(Dataset entries)
=== Begin Enclosure ===
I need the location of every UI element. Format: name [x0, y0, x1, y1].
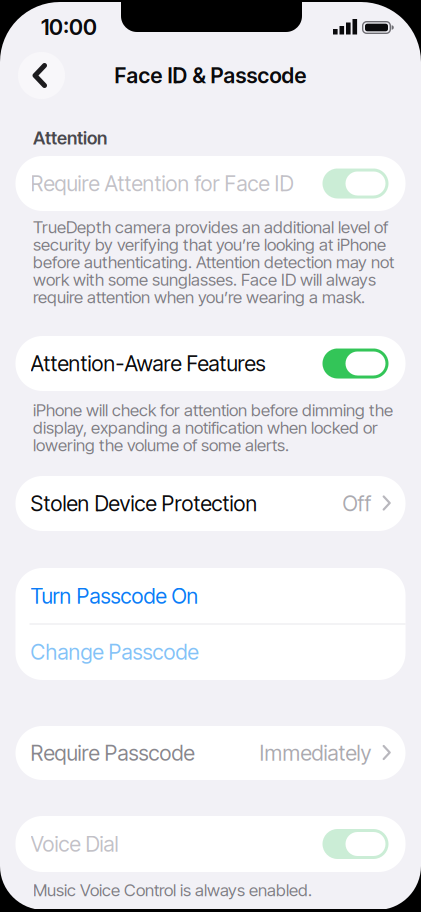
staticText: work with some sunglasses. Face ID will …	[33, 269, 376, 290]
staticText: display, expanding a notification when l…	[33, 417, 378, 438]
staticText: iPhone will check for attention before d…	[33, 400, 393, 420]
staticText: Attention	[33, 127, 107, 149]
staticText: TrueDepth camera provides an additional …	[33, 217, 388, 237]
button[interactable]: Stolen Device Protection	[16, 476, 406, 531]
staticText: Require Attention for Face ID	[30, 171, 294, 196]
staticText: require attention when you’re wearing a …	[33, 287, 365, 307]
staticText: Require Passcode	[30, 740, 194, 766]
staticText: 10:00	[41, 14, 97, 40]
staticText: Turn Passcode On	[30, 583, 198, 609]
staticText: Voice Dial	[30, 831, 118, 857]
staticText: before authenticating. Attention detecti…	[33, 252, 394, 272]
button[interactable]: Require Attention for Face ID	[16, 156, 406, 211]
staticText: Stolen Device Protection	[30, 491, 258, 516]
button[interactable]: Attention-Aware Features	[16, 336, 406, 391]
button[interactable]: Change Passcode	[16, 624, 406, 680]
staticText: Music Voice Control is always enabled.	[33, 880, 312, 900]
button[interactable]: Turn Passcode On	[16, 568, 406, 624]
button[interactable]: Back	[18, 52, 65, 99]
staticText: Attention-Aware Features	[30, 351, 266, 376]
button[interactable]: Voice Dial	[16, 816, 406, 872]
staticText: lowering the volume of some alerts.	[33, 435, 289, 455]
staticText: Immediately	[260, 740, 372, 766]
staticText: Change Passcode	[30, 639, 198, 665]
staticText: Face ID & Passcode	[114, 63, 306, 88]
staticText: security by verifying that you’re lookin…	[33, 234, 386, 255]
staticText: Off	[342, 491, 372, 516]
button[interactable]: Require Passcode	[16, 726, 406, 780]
=== End Enclosure ===
=== Begin Enclosure ===
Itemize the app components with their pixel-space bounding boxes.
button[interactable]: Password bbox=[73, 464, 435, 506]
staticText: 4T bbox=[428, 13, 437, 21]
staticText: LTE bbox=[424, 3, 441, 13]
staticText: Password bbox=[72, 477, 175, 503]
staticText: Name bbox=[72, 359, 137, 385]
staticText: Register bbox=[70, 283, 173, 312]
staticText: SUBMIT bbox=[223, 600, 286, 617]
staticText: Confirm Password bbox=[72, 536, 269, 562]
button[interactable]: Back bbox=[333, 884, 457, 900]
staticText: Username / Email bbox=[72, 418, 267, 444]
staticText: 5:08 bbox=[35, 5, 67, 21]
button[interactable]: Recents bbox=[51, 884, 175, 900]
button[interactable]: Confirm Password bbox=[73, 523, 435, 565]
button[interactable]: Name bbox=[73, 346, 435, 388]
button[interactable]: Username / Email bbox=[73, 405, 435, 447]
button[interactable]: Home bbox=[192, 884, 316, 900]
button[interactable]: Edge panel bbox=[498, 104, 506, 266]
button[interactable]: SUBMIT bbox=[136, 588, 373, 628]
=== End Enclosure ===
State how many lines in the entries above include the word "Back"; reply with the number alone.

SOLUTION BELOW:
2